Below are some records. Return exactly the lines from the one with "(908) 215-9670 (230, 88)" to the one with "ТКАНИ-КОЖЗАМ-ТЕРМОКОЖА (186, 498)", and nothing else.

*** Opening of Records to use ***

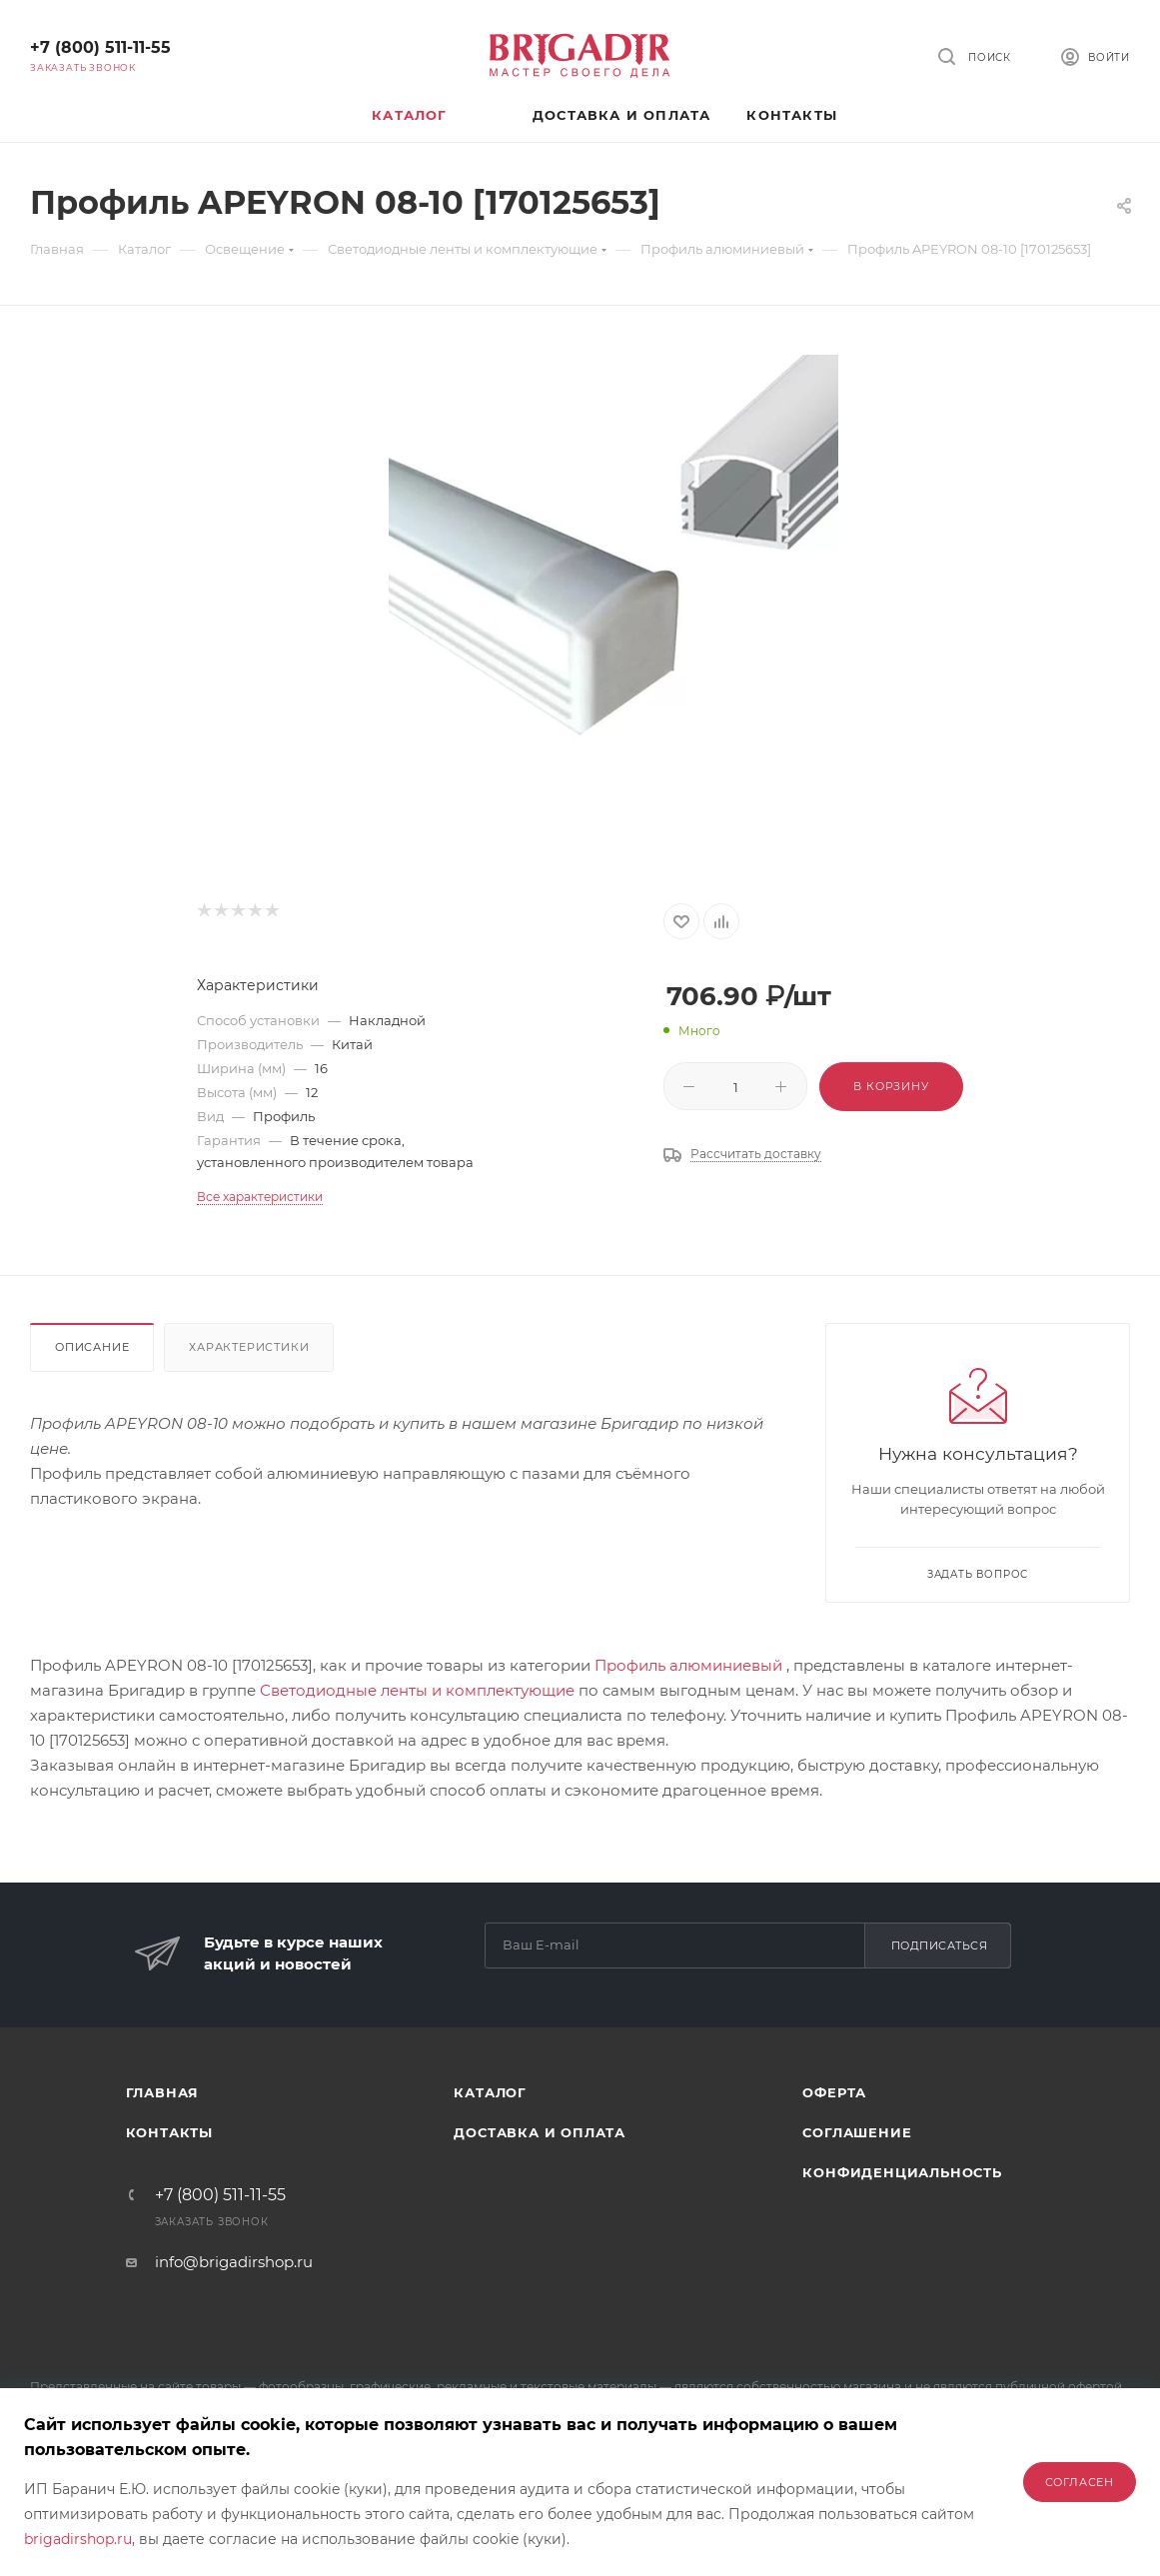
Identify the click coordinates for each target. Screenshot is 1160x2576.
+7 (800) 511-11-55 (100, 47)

*** Close of Records to use ***
*** Opening of Records to use ***

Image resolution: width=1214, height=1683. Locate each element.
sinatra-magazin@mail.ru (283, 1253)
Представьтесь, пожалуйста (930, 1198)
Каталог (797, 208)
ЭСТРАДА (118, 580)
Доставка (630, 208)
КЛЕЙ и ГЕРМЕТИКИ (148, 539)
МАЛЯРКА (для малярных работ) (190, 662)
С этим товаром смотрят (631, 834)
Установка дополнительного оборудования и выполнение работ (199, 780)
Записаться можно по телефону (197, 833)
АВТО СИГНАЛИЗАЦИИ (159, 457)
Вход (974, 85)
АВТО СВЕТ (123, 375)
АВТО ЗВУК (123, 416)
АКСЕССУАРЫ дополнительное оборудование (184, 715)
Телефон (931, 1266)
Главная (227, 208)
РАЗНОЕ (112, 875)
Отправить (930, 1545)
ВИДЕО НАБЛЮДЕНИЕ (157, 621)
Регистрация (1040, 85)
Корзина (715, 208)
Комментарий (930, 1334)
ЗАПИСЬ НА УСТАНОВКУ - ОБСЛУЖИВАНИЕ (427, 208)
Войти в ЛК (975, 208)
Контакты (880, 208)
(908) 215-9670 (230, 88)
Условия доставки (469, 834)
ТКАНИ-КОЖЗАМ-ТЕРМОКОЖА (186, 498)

*** Close of Records to use ***

Solution below:
(908) 215-9670 (230, 88)
Условия доставки (469, 834)
ТКАНИ-КОЖЗАМ-ТЕРМОКОЖА (186, 498)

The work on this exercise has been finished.